Records drawn from a dataset
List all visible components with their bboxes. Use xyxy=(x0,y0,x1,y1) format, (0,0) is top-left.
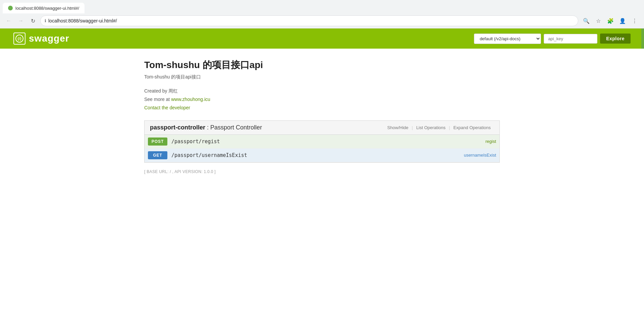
list-operations-action[interactable]: List Operations xyxy=(413,125,449,130)
api-footer: [ BASE URL: / , API VERSION: 1.0.0 ] xyxy=(144,169,500,174)
footer-bracket-close: ] xyxy=(214,169,216,174)
swagger-header: {/} swagger default (/v2/api-docs) Explo… xyxy=(0,29,644,49)
reload-button[interactable]: ↻ xyxy=(28,16,38,25)
api-description: Tom-shushu 的项目api接口 xyxy=(144,74,500,80)
footer-api-version-value: 1.0.0 xyxy=(204,169,213,174)
controller-actions: Show/Hide | List Operations | Expand Ope… xyxy=(384,125,494,130)
footer-base-url-value: / xyxy=(170,169,171,174)
operation-get-username[interactable]: GET /passport/usernameIsExist usernameIs… xyxy=(145,149,499,162)
controller-description: Passport Controller xyxy=(210,124,262,131)
footer-base-url-label: BASE URL: xyxy=(147,169,168,174)
address-bar[interactable]: ℹ localhost:8088/swagger-ui.html#/ xyxy=(40,15,578,26)
operation-post-regist[interactable]: POST /passport/regist regist xyxy=(145,135,499,149)
swagger-logo: {/} swagger xyxy=(13,33,69,45)
swagger-content: Tom-shushu 的项目接口api Tom-shushu 的项目api接口 … xyxy=(138,49,506,184)
footer-api-version-label: API VERSION: xyxy=(174,169,203,174)
explore-button[interactable]: Explore xyxy=(600,34,631,44)
extensions-icon-btn[interactable]: 🧩 xyxy=(605,15,616,26)
see-more-text: See more at xyxy=(144,97,171,102)
active-tab[interactable]: localhost:8088/swagger-ui.html#/ xyxy=(3,3,85,13)
api-meta: Created by 周红 See more at www.zhouhong.i… xyxy=(144,87,500,112)
see-more-link[interactable]: www.zhouhong.icu xyxy=(171,97,210,102)
contact-developer-link[interactable]: Contact the developer xyxy=(144,105,190,110)
get-method-badge: GET xyxy=(148,151,167,159)
see-more-line: See more at www.zhouhong.icu xyxy=(144,95,500,104)
get-path: /passport/usernameIsExist xyxy=(171,152,460,158)
address-secure-icon: ℹ xyxy=(45,18,46,23)
bookmark-icon-btn[interactable]: ☆ xyxy=(593,15,604,26)
controller-name: passport-controller xyxy=(150,124,205,131)
swagger-logo-text: swagger xyxy=(29,33,69,44)
swagger-logo-icon: {/} xyxy=(13,33,25,45)
created-by-label: Created by 周红 xyxy=(144,88,178,94)
expand-operations-action[interactable]: Expand Operations xyxy=(450,125,494,130)
svg-text:{/}: {/} xyxy=(17,37,21,41)
post-path: /passport/regist xyxy=(171,139,481,145)
swagger-header-wrapper: {/} swagger default (/v2/api-docs) Explo… xyxy=(0,29,644,49)
contact-line: Contact the developer xyxy=(144,104,500,112)
get-summary: usernameIsExist xyxy=(464,153,496,158)
show-hide-action[interactable]: Show/Hide xyxy=(384,125,412,130)
browser-tabs: localhost:8088/swagger-ui.html#/ xyxy=(0,0,644,13)
browser-toolbar: ← → ↻ ℹ localhost:8088/swagger-ui.html#/… xyxy=(0,13,644,28)
back-button[interactable]: ← xyxy=(4,16,13,25)
browser-chrome: localhost:8088/swagger-ui.html#/ ← → ↻ ℹ… xyxy=(0,0,644,29)
controller-header: passport-controller : Passport Controlle… xyxy=(145,121,499,135)
tab-favicon xyxy=(8,6,13,10)
tab-title: localhost:8088/swagger-ui.html#/ xyxy=(15,6,79,11)
account-icon-btn[interactable]: 👤 xyxy=(617,15,628,26)
post-summary: regist xyxy=(485,139,496,144)
swagger-controls: default (/v2/api-docs) Explore xyxy=(474,34,631,44)
created-by-line: Created by 周红 xyxy=(144,87,500,95)
toolbar-icons: 🔍 ☆ 🧩 👤 ⋮ xyxy=(581,15,640,26)
forward-button[interactable]: → xyxy=(16,16,25,25)
controller-section: passport-controller : Passport Controlle… xyxy=(144,120,500,163)
api-key-input[interactable] xyxy=(544,34,597,44)
search-icon-btn[interactable]: 🔍 xyxy=(581,15,592,26)
menu-icon-btn[interactable]: ⋮ xyxy=(629,15,640,26)
address-url: localhost:8088/swagger-ui.html#/ xyxy=(48,18,574,23)
controller-separator-colon: : xyxy=(207,124,210,131)
scrollbar-indicator xyxy=(641,29,644,49)
controller-title: passport-controller : Passport Controlle… xyxy=(150,124,262,131)
post-method-badge: POST xyxy=(148,138,167,146)
api-docs-select[interactable]: default (/v2/api-docs) xyxy=(474,34,541,44)
api-title: Tom-shushu 的项目接口api xyxy=(144,59,500,71)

WORK REQUIRED>
The copy must match every line of the data exactly and contain no pictures.

SOLUTION TO THE PROBLEM>
List all visible components with their bboxes. Use xyxy=(x0,y0,x1,y1) format, (0,0) is top-left.
list-operations-action[interactable]: List Operations xyxy=(413,125,449,130)
api-footer: [ BASE URL: / , API VERSION: 1.0.0 ] xyxy=(144,169,500,174)
footer-bracket-close: ] xyxy=(214,169,216,174)
swagger-header: {/} swagger default (/v2/api-docs) Explo… xyxy=(0,29,644,49)
reload-button[interactable]: ↻ xyxy=(28,16,38,25)
api-description: Tom-shushu 的项目api接口 xyxy=(144,74,500,80)
footer-api-version-value: 1.0.0 xyxy=(204,169,213,174)
controller-actions: Show/Hide | List Operations | Expand Ope… xyxy=(384,125,494,130)
footer-base-url-value: / xyxy=(170,169,171,174)
operation-get-username[interactable]: GET /passport/usernameIsExist usernameIs… xyxy=(145,149,499,162)
controller-description: Passport Controller xyxy=(210,124,262,131)
footer-base-url-label: BASE URL: xyxy=(147,169,168,174)
address-bar[interactable]: ℹ localhost:8088/swagger-ui.html#/ xyxy=(40,15,578,26)
operation-post-regist[interactable]: POST /passport/regist regist xyxy=(145,135,499,149)
swagger-logo: {/} swagger xyxy=(13,33,69,45)
swagger-content: Tom-shushu 的项目接口api Tom-shushu 的项目api接口 … xyxy=(138,49,506,184)
footer-api-version-label: API VERSION: xyxy=(174,169,203,174)
explore-button[interactable]: Explore xyxy=(600,34,631,44)
extensions-icon-btn[interactable]: 🧩 xyxy=(605,15,616,26)
see-more-text: See more at xyxy=(144,97,171,102)
active-tab[interactable]: localhost:8088/swagger-ui.html#/ xyxy=(3,3,85,13)
api-meta: Created by 周红 See more at www.zhouhong.i… xyxy=(144,87,500,112)
see-more-link[interactable]: www.zhouhong.icu xyxy=(171,97,210,102)
contact-developer-link[interactable]: Contact the developer xyxy=(144,105,190,110)
get-method-badge: GET xyxy=(148,151,167,159)
see-more-line: See more at www.zhouhong.icu xyxy=(144,95,500,104)
get-path: /passport/usernameIsExist xyxy=(171,152,460,158)
address-secure-icon: ℹ xyxy=(45,18,46,23)
bookmark-icon-btn[interactable]: ☆ xyxy=(593,15,604,26)
controller-name: passport-controller xyxy=(150,124,205,131)
swagger-logo-text: swagger xyxy=(29,33,69,44)
swagger-logo-icon: {/} xyxy=(13,33,25,45)
created-by-label: Created by 周红 xyxy=(144,88,178,94)
expand-operations-action[interactable]: Expand Operations xyxy=(450,125,494,130)
svg-text:{/}: {/} xyxy=(17,37,21,41)
post-path: /passport/regist xyxy=(171,139,481,145)
swagger-header-wrapper: {/} swagger default (/v2/api-docs) Explo… xyxy=(0,29,644,49)
contact-line: Contact the developer xyxy=(144,104,500,112)
get-summary: usernameIsExist xyxy=(464,153,496,158)
show-hide-action[interactable]: Show/Hide xyxy=(384,125,412,130)
browser-tabs: localhost:8088/swagger-ui.html#/ xyxy=(0,0,644,13)
browser-toolbar: ← → ↻ ℹ localhost:8088/swagger-ui.html#/… xyxy=(0,13,644,28)
back-button[interactable]: ← xyxy=(4,16,13,25)
browser-chrome: localhost:8088/swagger-ui.html#/ ← → ↻ ℹ… xyxy=(0,0,644,29)
controller-header: passport-controller : Passport Controlle… xyxy=(145,121,499,135)
tab-favicon xyxy=(8,6,13,10)
tab-title: localhost:8088/swagger-ui.html#/ xyxy=(15,6,79,11)
account-icon-btn[interactable]: 👤 xyxy=(617,15,628,26)
post-summary: regist xyxy=(485,139,496,144)
swagger-controls: default (/v2/api-docs) Explore xyxy=(474,34,631,44)
created-by-line: Created by 周红 xyxy=(144,87,500,95)
toolbar-icons: 🔍 ☆ 🧩 👤 ⋮ xyxy=(581,15,640,26)
forward-button[interactable]: → xyxy=(16,16,25,25)
controller-section: passport-controller : Passport Controlle… xyxy=(144,120,500,163)
api-key-input[interactable] xyxy=(544,34,597,44)
search-icon-btn[interactable]: 🔍 xyxy=(581,15,592,26)
menu-icon-btn[interactable]: ⋮ xyxy=(629,15,640,26)
address-url: localhost:8088/swagger-ui.html#/ xyxy=(48,18,574,23)
controller-separator-colon: : xyxy=(207,124,210,131)
scrollbar-indicator xyxy=(641,29,644,49)
controller-title: passport-controller : Passport Controlle… xyxy=(150,124,262,131)
post-method-badge: POST xyxy=(148,138,167,146)
api-docs-select[interactable]: default (/v2/api-docs) xyxy=(474,34,541,44)
api-title: Tom-shushu 的项目接口api xyxy=(144,59,500,71)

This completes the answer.